What you will do ▸ From the first line to the last, output the data exactly as it stands, minus its pictures.

-- Extracted records follows --

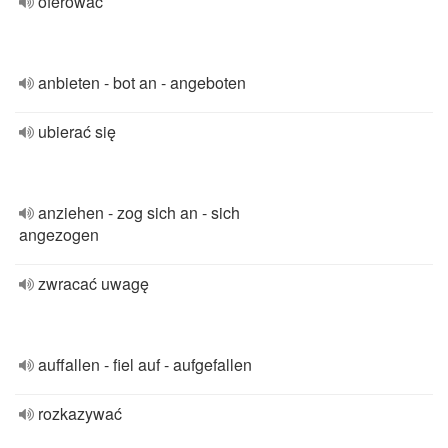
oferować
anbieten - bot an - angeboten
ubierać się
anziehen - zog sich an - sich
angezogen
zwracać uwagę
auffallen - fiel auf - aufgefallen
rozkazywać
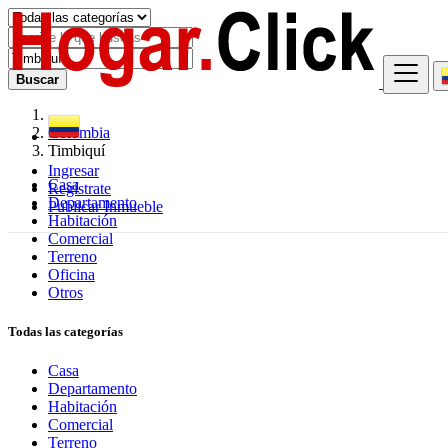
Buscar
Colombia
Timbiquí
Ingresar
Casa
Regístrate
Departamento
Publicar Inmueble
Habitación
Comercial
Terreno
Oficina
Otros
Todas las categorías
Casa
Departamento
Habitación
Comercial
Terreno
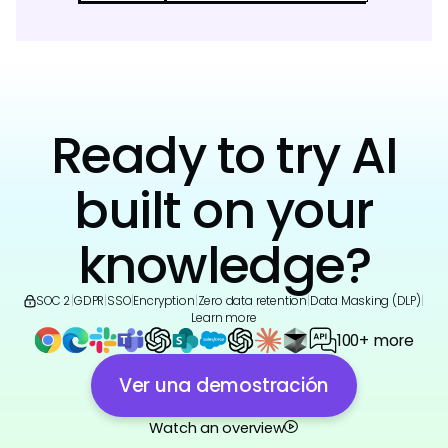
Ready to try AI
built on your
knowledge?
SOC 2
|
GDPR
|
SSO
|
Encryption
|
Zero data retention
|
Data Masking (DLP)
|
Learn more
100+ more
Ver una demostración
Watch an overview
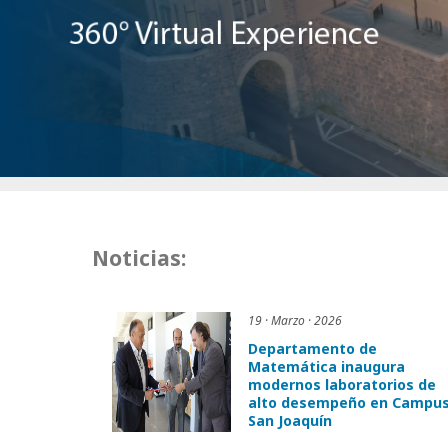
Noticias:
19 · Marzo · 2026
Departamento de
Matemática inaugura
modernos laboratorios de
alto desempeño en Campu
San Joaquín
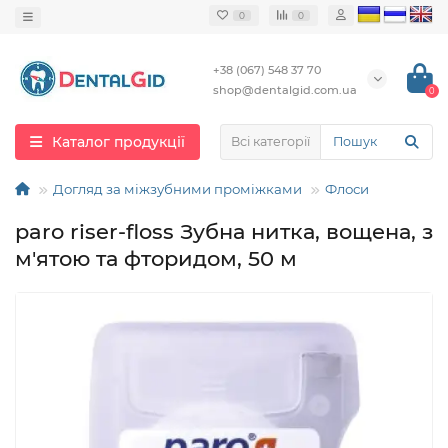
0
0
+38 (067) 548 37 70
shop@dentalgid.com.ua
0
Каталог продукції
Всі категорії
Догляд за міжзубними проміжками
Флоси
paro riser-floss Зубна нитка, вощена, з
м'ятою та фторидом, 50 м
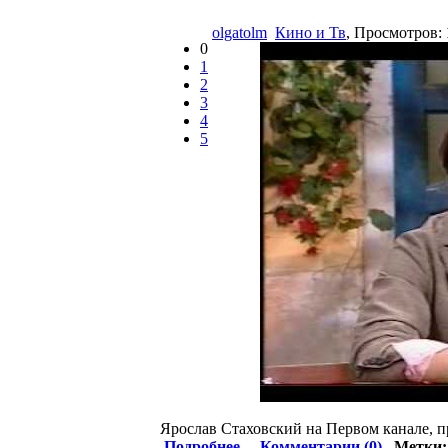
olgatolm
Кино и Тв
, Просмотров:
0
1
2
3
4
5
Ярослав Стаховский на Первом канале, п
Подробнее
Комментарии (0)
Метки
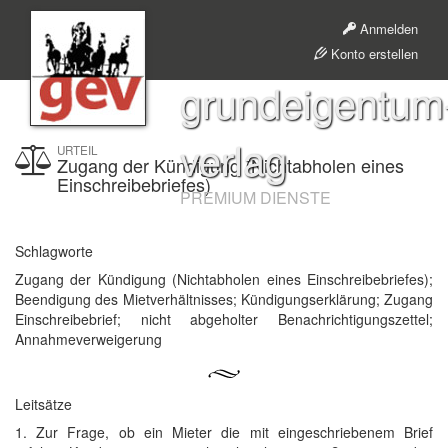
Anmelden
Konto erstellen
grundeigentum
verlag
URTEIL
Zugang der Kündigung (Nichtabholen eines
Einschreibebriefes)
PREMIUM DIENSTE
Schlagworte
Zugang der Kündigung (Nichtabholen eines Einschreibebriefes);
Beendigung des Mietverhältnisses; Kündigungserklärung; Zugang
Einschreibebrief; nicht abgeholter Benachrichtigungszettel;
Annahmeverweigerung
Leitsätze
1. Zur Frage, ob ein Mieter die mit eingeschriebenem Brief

-- Extracted records concluded --

Solution for this problem ▸
oferować
anbieten - bot an - angeboten
ubierać się
anziehen - zog sich an - sich
angezogen
zwracać uwagę
auffallen - fiel auf - aufgefallen
rozkazywać
Buscar
Colombia
Timbiquí
Ingresar
Casa
Regístrate
Departamento
Publicar Inmueble
Habitación
Comercial
Terreno
Oficina
Otros
Todas las categorías
Casa
Departamento
Habitación
Comercial
Terreno
Ready to try AI
built on your
knowledge?
SOC 2
|
GDPR
|
SSO
|
Encryption
|
Zero data retention
|
Data Masking (DLP)
|
Learn more
100+ more
Ver una demostración
Watch an overview
Noticias:
19 · Marzo · 2026
Departamento de
Matemática inaugura
modernos laboratorios de
alto desempeño en Campu
San Joaquín
0
0
+38 (067) 548 37 70
shop@dentalgid.com.ua
0
Каталог продукції
Всі категорії
Догляд за міжзубними проміжками
Флоси
paro riser-floss Зубна нитка, вощена, з
м'ятою та фторидом, 50 м
olgatolm
Кино и Тв
, Просмотров:
0
1
2
3
4
5
Ярослав Стаховский на Первом канале, п
Подробнее
Комментарии (0)
Метки
Anmelden
Konto erstellen
grundeigentum
verlag
URTEIL
Zugang der Kündigung (Nichtabholen eines
Einschreibebriefes)
PREMIUM DIENSTE
Schlagworte
Zugang der Kündigung (Nichtabholen eines Einschreibebriefes);
Beendigung des Mietverhältnisses; Kündigungserklärung; Zugang
Einschreibebrief; nicht abgeholter Benachrichtigungszettel;
Annahmeverweigerung
Leitsätze
1. Zur Frage, ob ein Mieter die mit eingeschriebenem Brief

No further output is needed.